What you will do
Records follow. Pull out every line that contains "Media".
(Given records begins)
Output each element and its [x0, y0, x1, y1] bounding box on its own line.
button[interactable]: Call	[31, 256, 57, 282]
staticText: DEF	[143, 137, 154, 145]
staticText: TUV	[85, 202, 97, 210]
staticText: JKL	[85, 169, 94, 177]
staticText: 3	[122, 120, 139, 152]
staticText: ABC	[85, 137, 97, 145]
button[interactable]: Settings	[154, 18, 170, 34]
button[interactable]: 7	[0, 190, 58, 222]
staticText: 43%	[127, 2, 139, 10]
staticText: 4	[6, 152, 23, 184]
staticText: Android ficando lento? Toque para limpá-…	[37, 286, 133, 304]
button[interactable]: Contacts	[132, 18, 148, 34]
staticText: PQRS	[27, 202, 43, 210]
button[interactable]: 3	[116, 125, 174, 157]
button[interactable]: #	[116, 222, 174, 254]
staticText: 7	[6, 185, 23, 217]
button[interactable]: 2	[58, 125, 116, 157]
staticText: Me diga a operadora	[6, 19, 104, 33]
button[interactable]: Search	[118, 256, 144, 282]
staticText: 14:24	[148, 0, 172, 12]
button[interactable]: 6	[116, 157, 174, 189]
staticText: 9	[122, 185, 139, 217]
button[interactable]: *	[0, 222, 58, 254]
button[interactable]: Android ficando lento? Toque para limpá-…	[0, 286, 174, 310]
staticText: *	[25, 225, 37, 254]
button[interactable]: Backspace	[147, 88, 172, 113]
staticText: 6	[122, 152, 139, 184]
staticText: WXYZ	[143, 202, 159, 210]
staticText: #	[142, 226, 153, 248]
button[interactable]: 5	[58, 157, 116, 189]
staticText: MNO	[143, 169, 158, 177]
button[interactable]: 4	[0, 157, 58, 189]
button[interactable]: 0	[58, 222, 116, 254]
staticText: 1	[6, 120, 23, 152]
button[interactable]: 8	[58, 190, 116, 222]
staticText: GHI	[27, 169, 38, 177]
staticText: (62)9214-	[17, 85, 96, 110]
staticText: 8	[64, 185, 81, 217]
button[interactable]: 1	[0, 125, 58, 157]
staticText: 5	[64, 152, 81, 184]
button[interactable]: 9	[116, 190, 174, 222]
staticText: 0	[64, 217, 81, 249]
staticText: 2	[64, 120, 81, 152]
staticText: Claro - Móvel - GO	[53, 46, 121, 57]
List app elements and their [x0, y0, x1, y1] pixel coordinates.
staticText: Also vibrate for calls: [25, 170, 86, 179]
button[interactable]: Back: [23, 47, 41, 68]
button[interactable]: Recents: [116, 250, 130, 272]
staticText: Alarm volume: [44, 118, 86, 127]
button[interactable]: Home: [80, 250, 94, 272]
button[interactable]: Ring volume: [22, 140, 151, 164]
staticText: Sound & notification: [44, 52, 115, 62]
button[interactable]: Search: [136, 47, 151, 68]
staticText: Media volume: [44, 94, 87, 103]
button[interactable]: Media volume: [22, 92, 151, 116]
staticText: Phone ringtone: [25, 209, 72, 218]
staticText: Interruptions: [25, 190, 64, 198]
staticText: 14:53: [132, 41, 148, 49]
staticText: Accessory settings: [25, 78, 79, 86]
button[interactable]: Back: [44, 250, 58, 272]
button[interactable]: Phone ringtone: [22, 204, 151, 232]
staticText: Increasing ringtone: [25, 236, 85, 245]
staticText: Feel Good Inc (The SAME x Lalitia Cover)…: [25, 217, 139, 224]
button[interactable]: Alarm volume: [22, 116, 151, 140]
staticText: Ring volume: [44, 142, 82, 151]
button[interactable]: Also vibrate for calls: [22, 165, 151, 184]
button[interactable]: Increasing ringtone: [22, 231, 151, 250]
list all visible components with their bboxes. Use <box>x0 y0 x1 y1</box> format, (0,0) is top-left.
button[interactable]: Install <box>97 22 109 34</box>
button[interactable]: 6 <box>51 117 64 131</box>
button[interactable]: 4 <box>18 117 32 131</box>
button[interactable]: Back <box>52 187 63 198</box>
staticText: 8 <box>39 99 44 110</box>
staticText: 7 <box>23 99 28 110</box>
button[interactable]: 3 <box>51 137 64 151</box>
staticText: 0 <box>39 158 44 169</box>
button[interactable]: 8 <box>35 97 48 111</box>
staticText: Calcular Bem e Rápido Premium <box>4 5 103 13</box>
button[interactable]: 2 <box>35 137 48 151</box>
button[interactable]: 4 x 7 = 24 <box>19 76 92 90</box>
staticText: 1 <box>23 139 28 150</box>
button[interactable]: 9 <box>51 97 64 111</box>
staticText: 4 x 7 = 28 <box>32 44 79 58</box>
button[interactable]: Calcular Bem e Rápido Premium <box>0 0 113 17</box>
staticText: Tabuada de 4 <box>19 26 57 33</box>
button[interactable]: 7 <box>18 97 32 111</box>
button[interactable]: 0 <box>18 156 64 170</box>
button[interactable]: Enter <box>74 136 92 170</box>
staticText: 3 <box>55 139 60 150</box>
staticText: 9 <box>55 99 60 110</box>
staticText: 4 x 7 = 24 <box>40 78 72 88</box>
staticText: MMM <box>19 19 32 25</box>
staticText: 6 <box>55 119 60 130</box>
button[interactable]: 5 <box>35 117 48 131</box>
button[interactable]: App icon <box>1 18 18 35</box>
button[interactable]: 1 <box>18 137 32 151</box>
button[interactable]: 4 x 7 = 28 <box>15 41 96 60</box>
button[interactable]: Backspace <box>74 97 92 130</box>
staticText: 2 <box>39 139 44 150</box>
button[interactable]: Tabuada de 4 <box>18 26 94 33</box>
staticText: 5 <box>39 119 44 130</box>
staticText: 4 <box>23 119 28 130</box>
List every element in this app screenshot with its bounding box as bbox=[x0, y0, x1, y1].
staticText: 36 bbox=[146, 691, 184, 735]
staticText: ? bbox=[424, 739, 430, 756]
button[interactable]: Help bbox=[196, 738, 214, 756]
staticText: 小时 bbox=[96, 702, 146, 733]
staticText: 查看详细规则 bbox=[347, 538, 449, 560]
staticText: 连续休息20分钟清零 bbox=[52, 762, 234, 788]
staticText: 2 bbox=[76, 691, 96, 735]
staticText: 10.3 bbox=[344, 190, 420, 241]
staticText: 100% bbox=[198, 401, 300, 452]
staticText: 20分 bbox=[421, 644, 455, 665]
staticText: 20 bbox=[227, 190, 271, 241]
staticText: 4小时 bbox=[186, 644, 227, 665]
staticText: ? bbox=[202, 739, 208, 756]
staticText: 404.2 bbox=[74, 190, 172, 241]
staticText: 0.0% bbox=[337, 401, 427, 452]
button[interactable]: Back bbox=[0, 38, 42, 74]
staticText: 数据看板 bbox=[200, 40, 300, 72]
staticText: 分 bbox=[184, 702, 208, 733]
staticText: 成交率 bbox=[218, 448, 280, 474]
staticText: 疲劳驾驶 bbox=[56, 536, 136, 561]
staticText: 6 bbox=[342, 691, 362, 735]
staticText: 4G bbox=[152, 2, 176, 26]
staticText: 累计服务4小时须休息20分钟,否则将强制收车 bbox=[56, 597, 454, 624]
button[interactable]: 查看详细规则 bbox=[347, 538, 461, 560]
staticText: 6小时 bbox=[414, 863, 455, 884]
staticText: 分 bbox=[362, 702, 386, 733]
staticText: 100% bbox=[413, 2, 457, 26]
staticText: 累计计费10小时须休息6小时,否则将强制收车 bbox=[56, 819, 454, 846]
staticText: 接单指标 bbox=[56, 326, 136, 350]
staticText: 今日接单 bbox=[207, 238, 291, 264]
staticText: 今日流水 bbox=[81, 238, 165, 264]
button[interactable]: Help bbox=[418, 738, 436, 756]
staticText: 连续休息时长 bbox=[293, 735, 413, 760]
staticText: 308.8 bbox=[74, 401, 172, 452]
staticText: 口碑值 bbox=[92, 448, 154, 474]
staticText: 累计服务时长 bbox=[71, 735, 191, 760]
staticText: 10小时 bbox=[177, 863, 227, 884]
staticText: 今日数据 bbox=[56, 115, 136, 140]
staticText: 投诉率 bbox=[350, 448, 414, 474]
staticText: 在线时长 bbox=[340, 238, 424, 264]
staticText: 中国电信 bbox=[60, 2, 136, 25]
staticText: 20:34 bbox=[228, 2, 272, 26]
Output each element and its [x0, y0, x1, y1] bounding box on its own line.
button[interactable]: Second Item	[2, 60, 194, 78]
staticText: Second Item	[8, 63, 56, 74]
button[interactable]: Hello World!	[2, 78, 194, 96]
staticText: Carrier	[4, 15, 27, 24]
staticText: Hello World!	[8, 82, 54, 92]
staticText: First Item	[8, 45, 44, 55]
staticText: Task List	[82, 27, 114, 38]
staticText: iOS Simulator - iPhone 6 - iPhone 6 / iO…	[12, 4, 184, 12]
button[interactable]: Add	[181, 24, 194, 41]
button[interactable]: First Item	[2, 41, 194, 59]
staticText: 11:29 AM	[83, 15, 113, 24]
(Given records ends)
Answer below
staticText: Media volume: [44, 94, 87, 103]
button[interactable]: Media volume: [22, 92, 151, 116]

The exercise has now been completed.